▸ **Directions for this task**: Reproduce exactly, with no pictures, each line from the opening of the material down through the line containing "Yasal Uyarı".

[[ Extracted material, beginning ]]

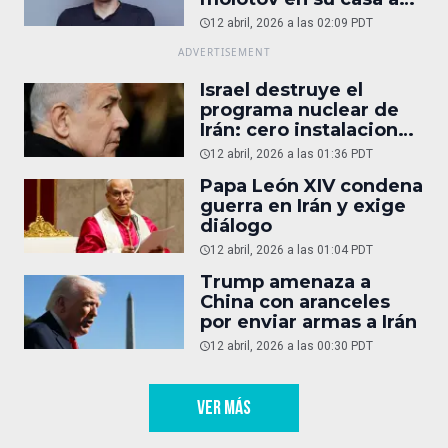
reportaje
12 abril, 2026 a las 02:09 PDT
Israel destruye el
programa nuclear de
Irán: cero instalaciones
operativas
12 abril, 2026 a las 01:36 PDT
Papa León XIV condena
guerra en Irán y exige
diálogo
12 abril, 2026 a las 01:04 PDT
Trump amenaza a
China con aranceles
por enviar armas a Irán
12 abril, 2026 a las 00:30 PDT
VER MÁS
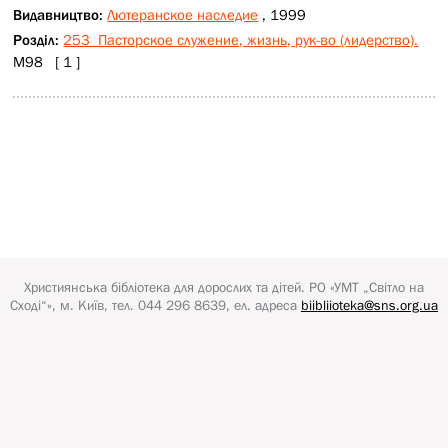
Видавництво:
Лютеранское наследие
, 1999
Розділ:
253 Пасторское служение, жизнь, рук-во (лидерство).
М98 [ 1 ]
Християнська бібліотека для дорослих та дітей.
РО «УМТ „Світло на
Сході“»
, м. Київ, тел. 044 296 8639, ел. адреса
biibliioteka@sns.org.ua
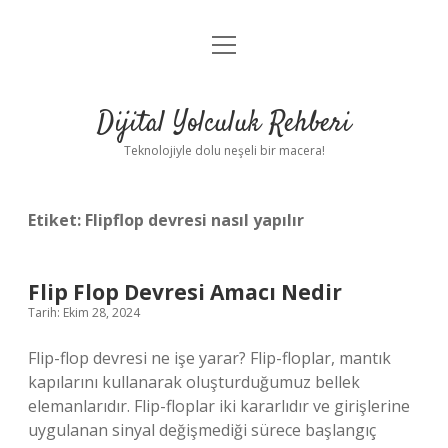
menüyü
Anasayfa
aç
Gizlilik Politikası
Dijital Yolculuk Rehberi
Yasal Uyarı
Teknolojiyle dolu neşeli bir macera!
Hakkımızda
Etiket:
Flipflop devresi nasıl yapılır
Flip Flop Devresi Amacı Nedir
Tarih: Ekim 28, 2024
Flip-flop devresi ne işe yarar? Flip-floplar, mantık
kapılarını kullanarak oluşturduğumuz bellek
elemanlarıdır. Flip-floplar iki kararlıdır ve girişlerine
uygulanan sinyal değişmediği sürece başlangıç ​​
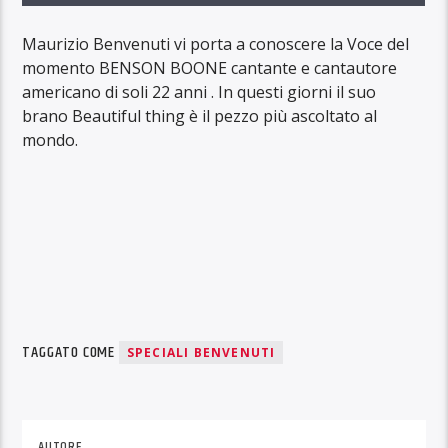
Maurizio Benvenuti vi porta a conoscere la Voce del
momento BENSON BOONE cantante e cantautore
americano di soli 22 anni . In questi giorni il suo
brano Beautiful thing è il pezzo più ascoltato al
mondo.
TAGGATO COME
SPECIALI BENVENUTI
AUTORE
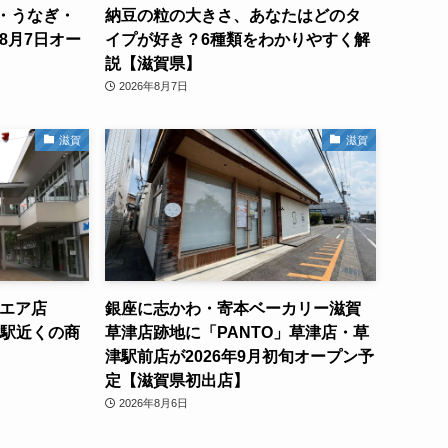
・うなぎ・
納豆の粒の大きさ、あなたはどのタ
8月7日オー
イプが好き？6種類をわかりやすく解
説【滋賀県】
2026年8月7日
滋賀
滋賀
クエア店
銀座に志かわ・寄本ベーカリー滋賀
津駅近くの商
草津店跡地に「PANTO」草津店・草
津駅前店が2026年9月初旬オープン予
定【滋賀県初出店】
2026年8月6日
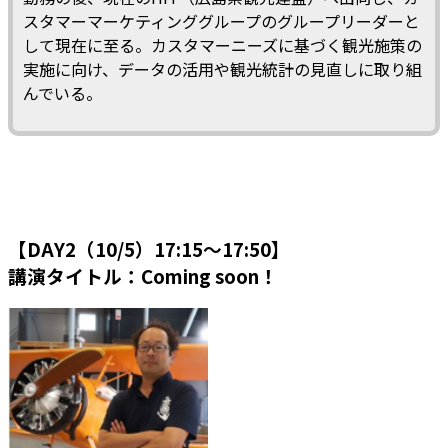
スタマーマーケティンググループのグループリーダーと
して現在に至る。カスタマーニーズに基づく観光施策の
実施に向け、データの活用や観光統計の見直しに取り組
んでいる。
【DAY2（10/5）17:15～17:50】
講演タイトル：Coming soon！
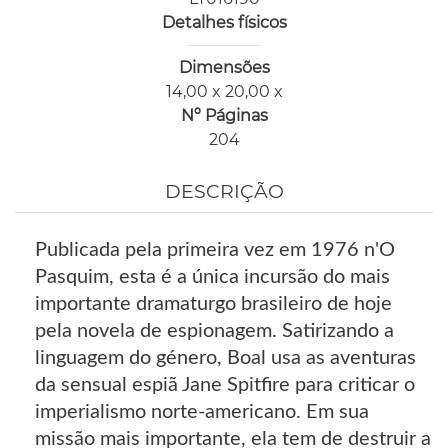
Detalhes físicos
Dimensões
14,00 x 20,00 x
Nº Páginas
204
DESCRIÇÃO
Publicada pela primeira vez em 1976 n'O
Pasquim, esta é a única incursão do mais
importante dramaturgo brasileiro de hoje
pela novela de espionagem. Satirizando a
linguagem do género, Boal usa as aventuras
da sensual espiã Jane Spitfire para criticar o
imperialismo norte-americano. Em sua
missão mais importante, ela tem de destruir a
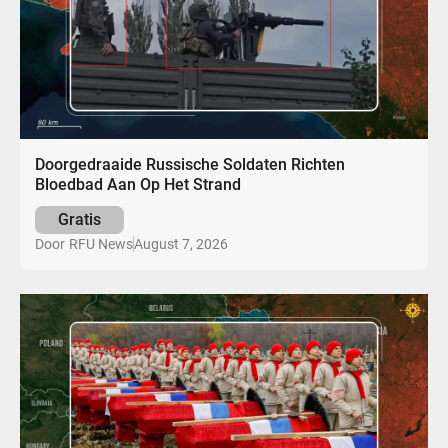
Doorgedraaide Russische Soldaten Richten
Bloedbad Aan Op Het Strand
Gratis
August 7, 2026
Door
RFU News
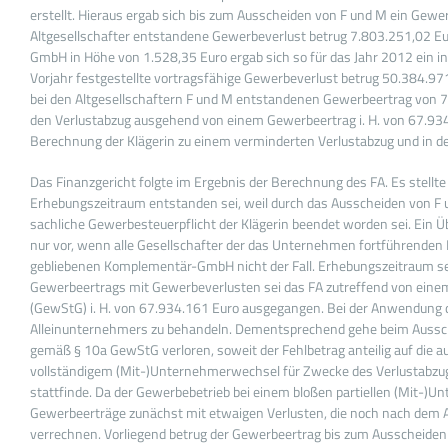
erstellt. Hieraus ergab sich bis zum Ausscheiden von F und M ein Gew
Altgesellschafter entstandene Gewerbeverlust betrug 7.803.251,02 Eu
GmbH in Höhe von 1.528,35 Euro ergab sich so für das Jahr 2012 ein i
Vorjahr festgestellte vortragsfähige Gewerbeverlust betrug 50.384.97
bei den Altgesellschaftern F und M entstandenen Gewerbeertrag von 7
den Verlustabzug ausgehend von einem Gewerbeertrag i. H. von 67.934
Berechnung der Klägerin zu einem verminderten Verlustabzug und in 
Das Finanzgericht folgte im Ergebnis der Berechnung des FA. Es stellt
Erhebungszeitraum entstanden sei, weil durch das Ausscheiden von F u
sachliche Gewerbesteuerpflicht der Klägerin beendet worden sei. Ein 
nur vor, wenn alle Gesellschafter der das Unternehmen fortführenden 
gebliebenen Komplementär-GmbH nicht der Fall. Erhebungszeitraum se
Gewerbeertrags mit Gewerbeverlusten sei das FA zutreffend von eine
(GewStG) i. H. von 67.934.161 Euro ausgegangen. Bei der Anwendung 
Alleinunternehmers zu behandeln. Dementsprechend gehe beim Aussche
gemäß § 10a GewStG verloren, soweit der Fehlbetrag anteilig auf die au
vollständigem (Mit-)Unternehmerwechsel für Zwecke des Verlustabzugs
stattfinde. Da der Gewerbebetrieb bei einem bloßen partiellen (Mit-)Unt
Gewerbeerträge zunächst mit etwaigen Verlusten, die noch nach dem
verrechnen. Vorliegend betrug der Gewerbeertrag bis zum Ausscheide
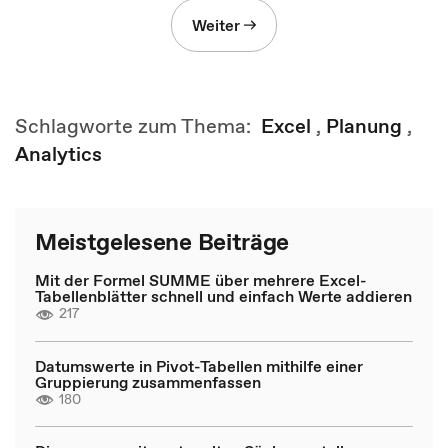
Weiter
Schlagworte zum Thema:
Excel
,
Planung
,
Analytics
Meistgelesene Beiträge
Mit der Formel SUMME über mehrere Excel-
Tabellenblätter schnell und einfach Werte addieren
217
Datumswerte in Pivot-Tabellen mithilfe einer
Gruppierung zusammenfassen
180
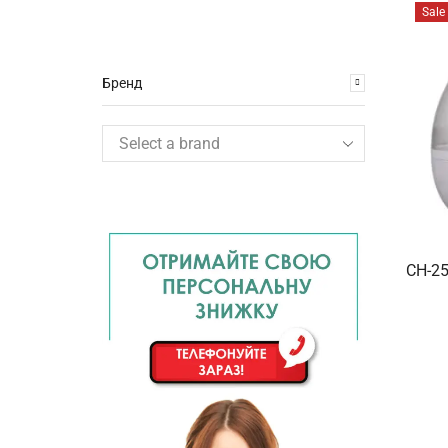
Sale
Бренд
CH-25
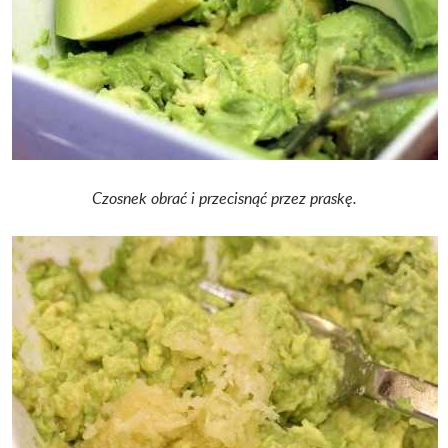
Czosnek obrać i przecisnąć przez praskę.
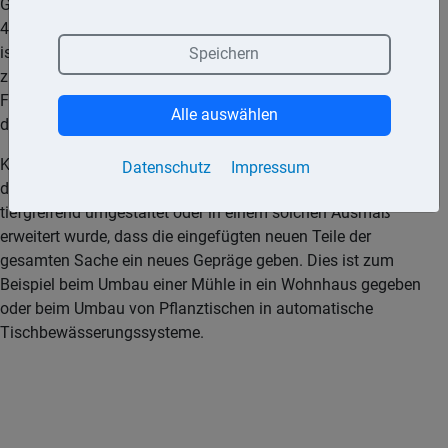
Gebäudes für die einzelne Baumaßnahme nicht mehr als
4.000,– € (Rechnungsbetrag ohne Umsatzsteuer) je Gebäude,
ist auf Antrag dieser Aufwand stets als Erhaltungsaufwand
Speichern
zu behandeln. Auf Aufwendungen, die der endgültigen
Fertigstellung eines neu errichteten Gebäudes dienen, ist
Alle auswählen
diese Vereinfachungsregelung jedoch nicht anzuwenden.
Keine nachträglichen Herstellungskosten entstehen, wenn
Datenschutz
Impressum
das bisherige Wirtschaftsgut sich im Wesen geändert oder
tiefgreifend umgestaltet oder in einem solchen Ausmaß
erweitert wurde, dass die eingefügten neuen Teile der
gesamten Sache ein neues Gepräge geben. Dies ist zum
Beispiel beim Umbau einer Mühle in ein Wohnhaus gegeben
oder beim Umbau von Pflanztischen in automatische
Tischbewässerungssysteme.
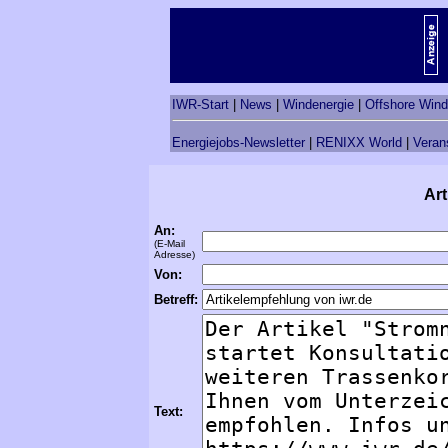
IWR-Start
|
News
|
Windenergie
|
Offshore Wind
Energiejobs-Newsletter
|
RENIXX World
|
Veran
Art
An:
(E-Mail
Adresse)
Von:
Betreff:
Text:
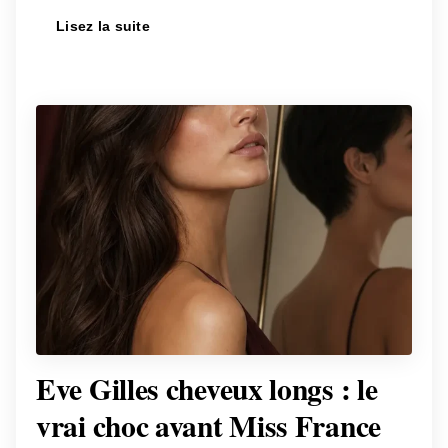
Lisez la suite
Eve Gilles cheveux longs : le
vrai choc avant Miss France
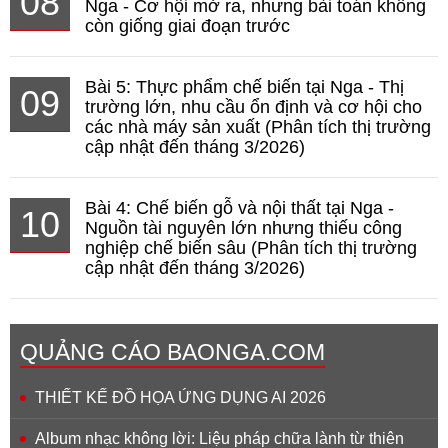
08
Nga - Cơ hội mở ra, nhưng bài toán không
còn giống giai đoạn trước
Bài 5: Thực phẩm chế biến tại Nga - Thị
09
trường lớn, nhu cầu ổn định và cơ hội cho
các nhà máy sản xuất (Phân tích thị trường
cập nhật đến tháng 3/2026)
Bài 4: Chế biến gỗ và nội thất tại Nga -
10
Nguồn tài nguyên lớn nhưng thiếu công
nghiệp chế biến sâu (Phân tích thị trường
cập nhật đến tháng 3/2026)
QUẢNG CÁO BAONGA.COM
THIẾT KẾ ĐỒ HỌA ỨNG DỤNG AI 2026
Album nhạc không lời: Liệu pháp chữa lành từ thiên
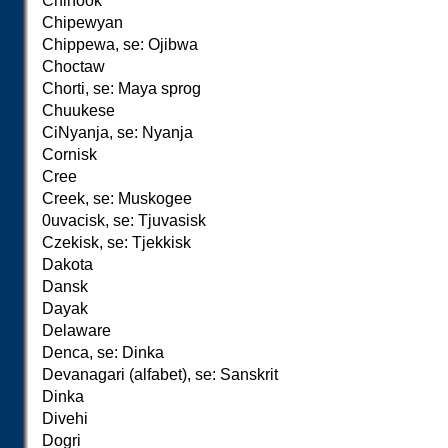
Chinook
Chipewyan
Chippewa, se: Ojibwa
Choctaw
Chorti, se: Maya sprog
Chuukese
CiNyanja, se: Nyanja
Cornisk
Cree
Creek, se: Muskogee
0
uva
c
isk, se: Tjuvasisk
Czekisk, se: Tjekkisk
Dakota
Dansk
Dayak
Delaware
Denca, se: Dinka
Devanagari (alfabet), se: Sanskrit
Dinka
Divehi
Dogri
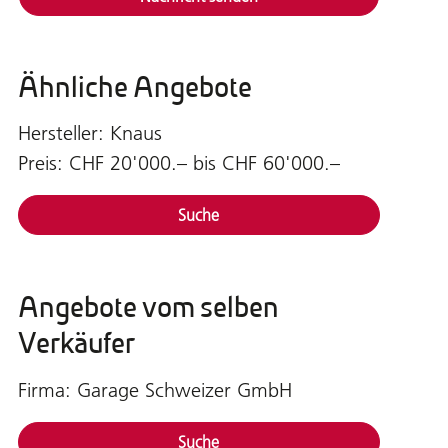
Ähnliche Angebote
Hersteller: Knaus
Preis: CHF 20'000.– bis CHF 60'000.–
Suche
Angebote vom selben
Verkäufer
Firma: Garage Schweizer GmbH
Suche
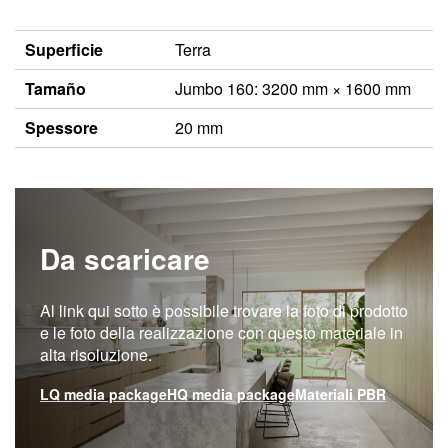
Superficie
Terra
Tamaño
Jumbo 160: 3200 mm × 1600 mm
Spessore
20 mm
Da scaricare
Al link qui sotto è possibile trovare la foto di prodotto
e le foto della realizzazione con questo materiale in
alta risoluzione.
LQ media package
HQ media package
Materiali PBR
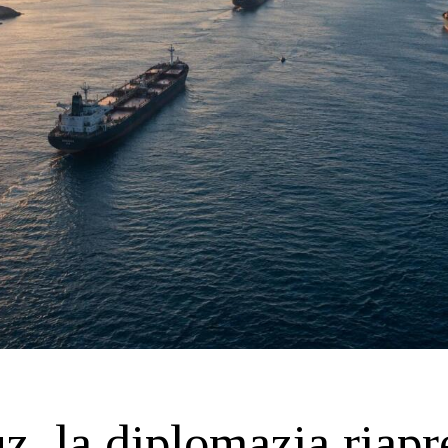
, la diplomazia riapr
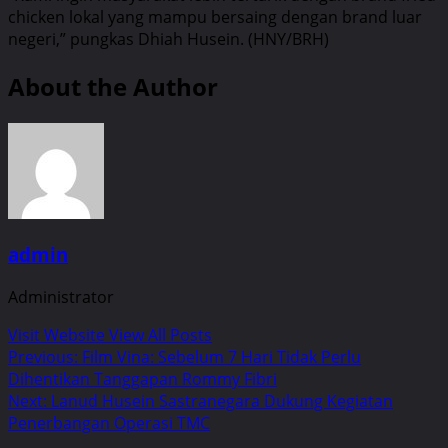
chicken lokal yang mampu bersaing dengan brand luar
negeri,” pungkas Dhiah Husein. (HNY/BRH)
About the Author
admin
Administrator
Visit Website
View All Posts
Post
Previous:
Film Vina: Sebelum 7 Hari Tidak Perlu
Dihentikan Tanggapan Rommy Fibri
navigation
Next:
Lanud Husein Sastranegara Dukung Kegiatan
Penerbangan Operasi TMC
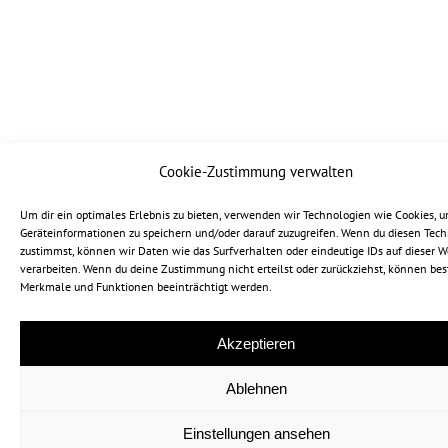
Cookie-Zustimmung verwalten
Um dir ein optimales Erlebnis zu bieten, verwenden wir Technologien wie Cookies, 
Geräteinformationen zu speichern und/oder darauf zuzugreifen. Wenn du diesen Tec
zustimmst, können wir Daten wie das Surfverhalten oder eindeutige IDs auf dieser W
verarbeiten. Wenn du deine Zustimmung nicht erteilst oder zurückziehst, können be
Merkmale und Funktionen beeinträchtigt werden.
Akzeptieren
Ablehnen
Einstellungen ansehen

[[ Extracted material, end ]]

▸ **Solved exercise**:
reportaje
12 abril, 2026 a las 02:09 PDT
Israel destruye el
programa nuclear de
Irán: cero instalaciones
operativas
12 abril, 2026 a las 01:36 PDT
Papa León XIV condena
guerra en Irán y exige
diálogo
12 abril, 2026 a las 01:04 PDT
Trump amenaza a
China con aranceles
por enviar armas a Irán
12 abril, 2026 a las 00:30 PDT
VER MÁS
Видавництво:
Лютеранское наследие
, 1999
Розділ:
253 Пасторское служение, жизнь, рук-во (лидерство).
М98 [ 1 ]
Християнська бібліотека для дорослих та дітей.
РО «УМТ „Світло на
Сході“»
, м. Київ, тел. 044 296 8639, ел. адреса
biibliioteka@sns.org.ua
menüyü
Anasayfa
aç
Gizlilik Politikası
Dijital Yolculuk Rehberi
Yasal Uyarı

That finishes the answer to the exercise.